I'm not sure what to make of the scales lately...
Last week I weighed but was too discouraged to post as I was 4 lbs. more than last time. I was just starting my period and have learned that my weight is always up then. There was one time before that I was up inexplicably four lbs, and then back to normal the next week. I don't know if that was all menstrally related or what. My usual weigh-ins have been fluctuating between the same two lbs. -- I don't know if I am really losing and gaining those two off and on or if that is just the variation of the scales.
This week I compared, not to the higher numbers from last week but the regular weight I've been maintaining, and one one set of scales it was 2 lbs. less, so I checked on the digital scales, and there it was the same as my normal weight. So I am not sure which to count. I usually use the first scales as the digital ones belong to my son and are in his room and I don't usually have access to them first thing in the morning.

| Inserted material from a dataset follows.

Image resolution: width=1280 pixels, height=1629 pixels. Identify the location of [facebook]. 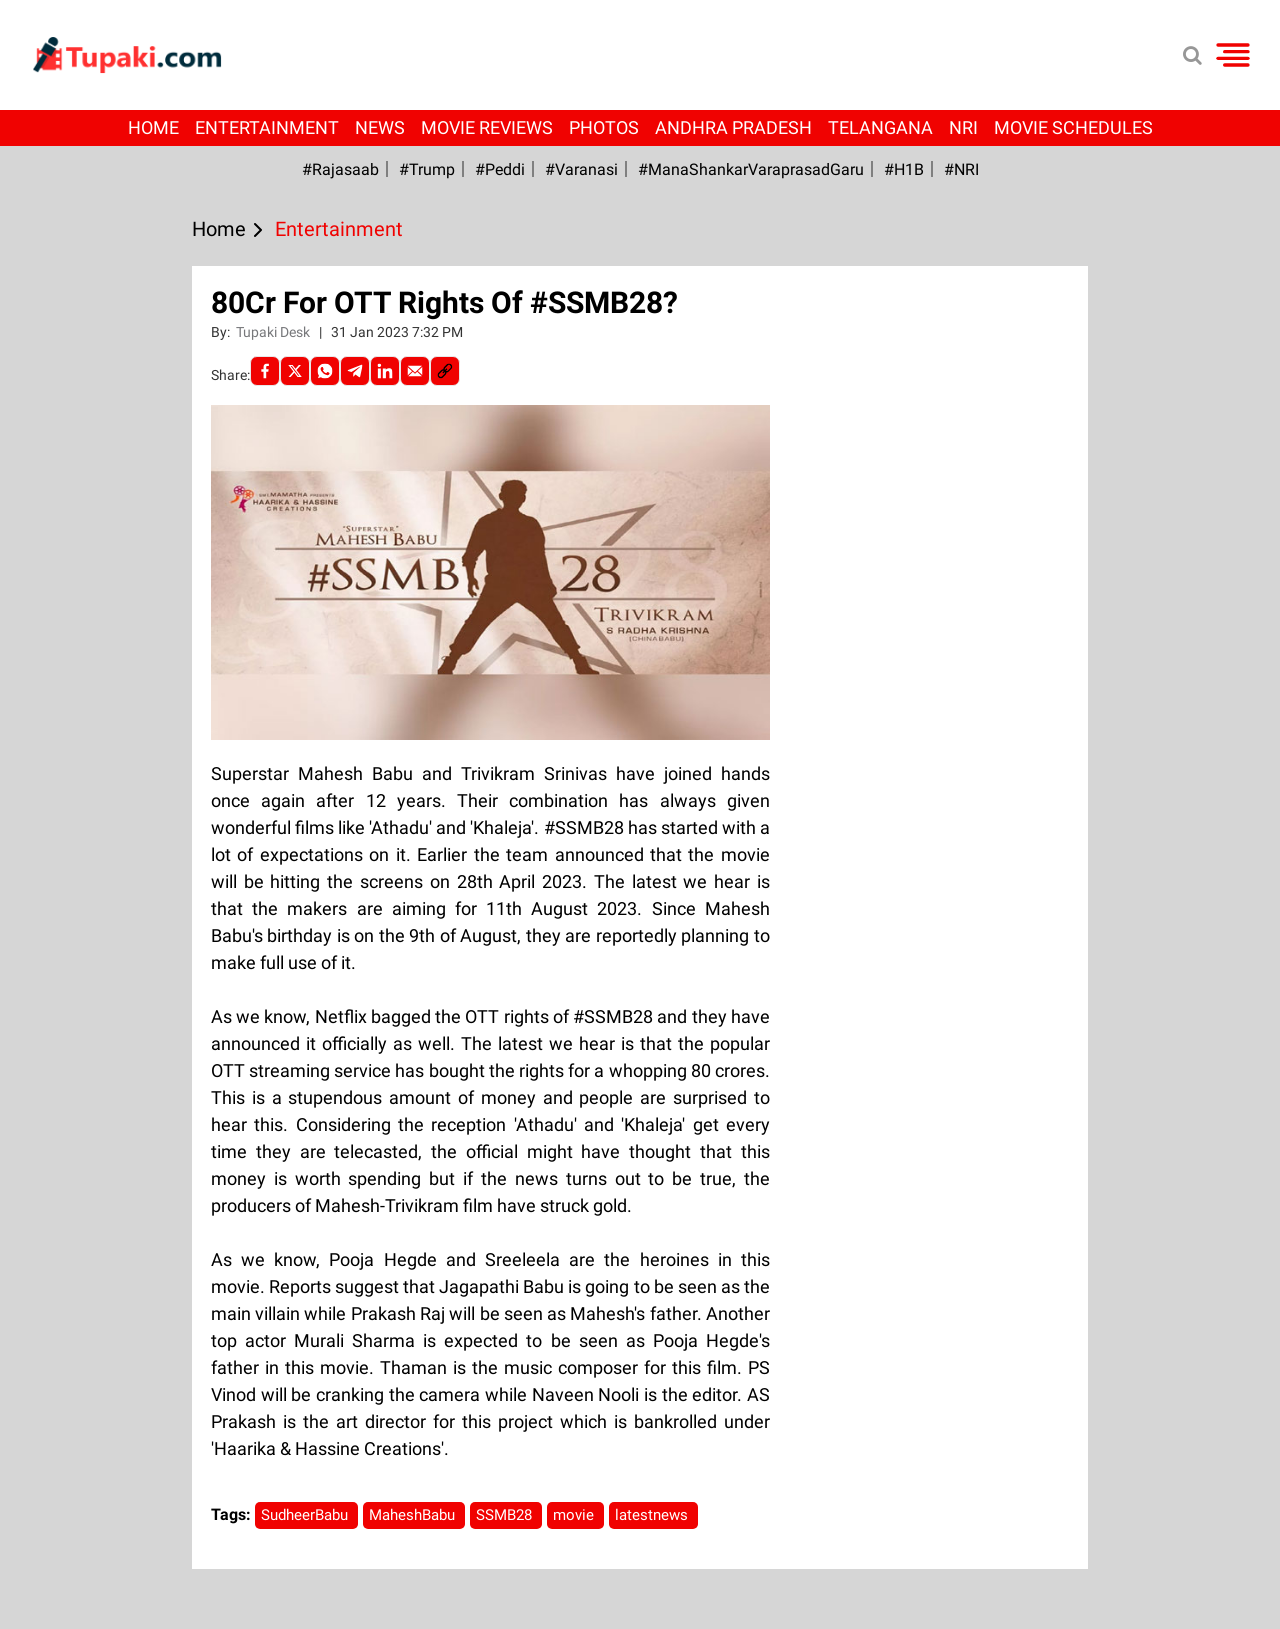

But I am happy either way. After the holidays I was almost afraid to look. I'm glad the damage isn't worse. I don't think I've been "pigging out," but there has been an excess of candy -- chocolate, to be exact -- around, and that is a major weakness. My husband bought me truffles for our anniversary. Those things were wonderful! I didn't look at the nutritional information until they were all gone: the serving size was 8 of them for about 230 calories. I can't imagine eating 8 at once!! I could only have a couple at a time, so that helped.
But I need to get off the chocolate habit and back in gear. I wish there was a way to keep in the forefront of my mind the goals and reasons I have for losing weight and to keep myself from giving in to the temporary pleasure of taste in light of the longer-term goals.